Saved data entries

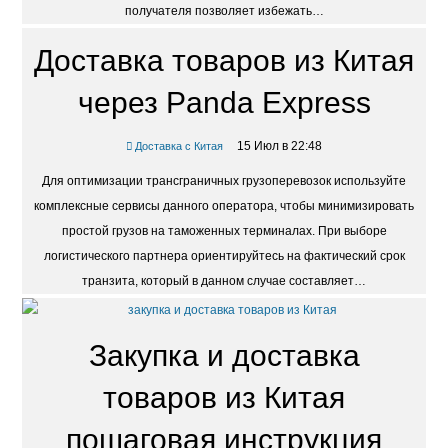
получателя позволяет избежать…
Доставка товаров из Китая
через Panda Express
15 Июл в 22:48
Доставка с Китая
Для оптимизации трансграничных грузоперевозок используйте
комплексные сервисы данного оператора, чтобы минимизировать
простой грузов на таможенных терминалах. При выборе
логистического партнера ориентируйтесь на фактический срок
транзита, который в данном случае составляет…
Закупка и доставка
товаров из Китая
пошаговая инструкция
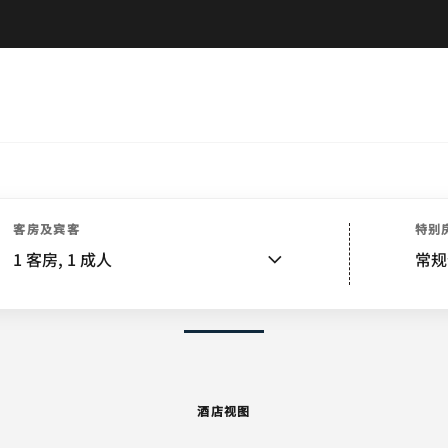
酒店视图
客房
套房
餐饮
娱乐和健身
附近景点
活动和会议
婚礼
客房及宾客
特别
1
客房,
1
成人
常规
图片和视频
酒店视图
==
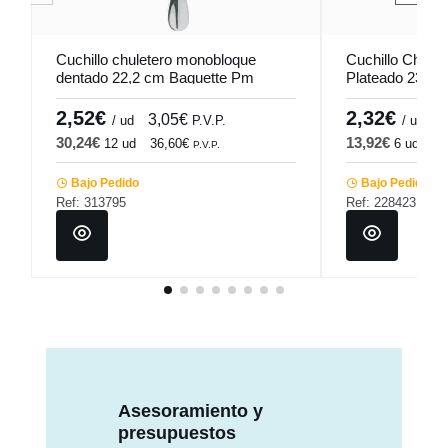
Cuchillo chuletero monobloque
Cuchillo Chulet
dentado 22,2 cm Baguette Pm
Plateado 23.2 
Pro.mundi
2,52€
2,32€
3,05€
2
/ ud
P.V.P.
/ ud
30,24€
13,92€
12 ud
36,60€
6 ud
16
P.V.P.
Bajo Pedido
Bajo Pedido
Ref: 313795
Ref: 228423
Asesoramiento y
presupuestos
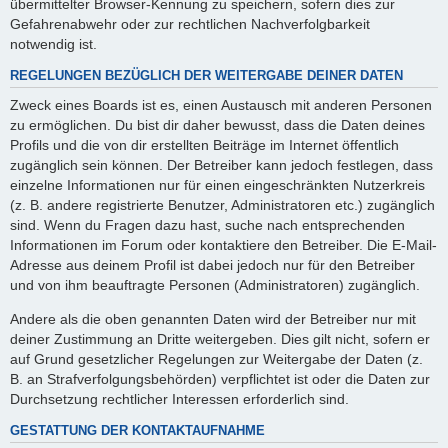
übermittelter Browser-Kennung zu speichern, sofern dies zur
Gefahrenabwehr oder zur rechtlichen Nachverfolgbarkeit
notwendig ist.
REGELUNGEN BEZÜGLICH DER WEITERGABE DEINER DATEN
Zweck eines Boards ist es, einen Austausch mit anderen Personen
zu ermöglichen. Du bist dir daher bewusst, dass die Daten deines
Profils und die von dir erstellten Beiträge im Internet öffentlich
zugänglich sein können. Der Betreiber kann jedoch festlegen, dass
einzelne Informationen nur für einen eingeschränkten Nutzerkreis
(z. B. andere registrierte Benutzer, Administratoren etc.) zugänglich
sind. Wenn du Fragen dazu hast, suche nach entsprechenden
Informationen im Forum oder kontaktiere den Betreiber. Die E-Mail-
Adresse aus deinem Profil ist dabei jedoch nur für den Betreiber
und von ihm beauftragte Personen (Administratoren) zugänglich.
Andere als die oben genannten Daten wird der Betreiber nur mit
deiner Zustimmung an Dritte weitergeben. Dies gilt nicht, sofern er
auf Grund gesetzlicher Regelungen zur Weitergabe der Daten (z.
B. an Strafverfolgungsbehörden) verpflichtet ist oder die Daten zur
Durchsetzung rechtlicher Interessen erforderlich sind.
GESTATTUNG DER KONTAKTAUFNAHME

» What is needed:
All that belongs in the answer is the run of lines above from the line containing "übermittelter Browser-Kennung zu" through the line containing "und von ihm", exactly as written.

» Result for this task:
übermittelter Browser-Kennung zu speichern, sofern dies zur
Gefahrenabwehr oder zur rechtlichen Nachverfolgbarkeit
notwendig ist.
REGELUNGEN BEZÜGLICH DER WEITERGABE DEINER DATEN
Zweck eines Boards ist es, einen Austausch mit anderen Personen
zu ermöglichen. Du bist dir daher bewusst, dass die Daten deines
Profils und die von dir erstellten Beiträge im Internet öffentlich
zugänglich sein können. Der Betreiber kann jedoch festlegen, dass
einzelne Informationen nur für einen eingeschränkten Nutzerkreis
(z. B. andere registrierte Benutzer, Administratoren etc.) zugänglich
sind. Wenn du Fragen dazu hast, suche nach entsprechenden
Informationen im Forum oder kontaktiere den Betreiber. Die E-Mail-
Adresse aus deinem Profil ist dabei jedoch nur für den Betreiber
und von ihm beauftragte Personen (Administratoren) zugänglich.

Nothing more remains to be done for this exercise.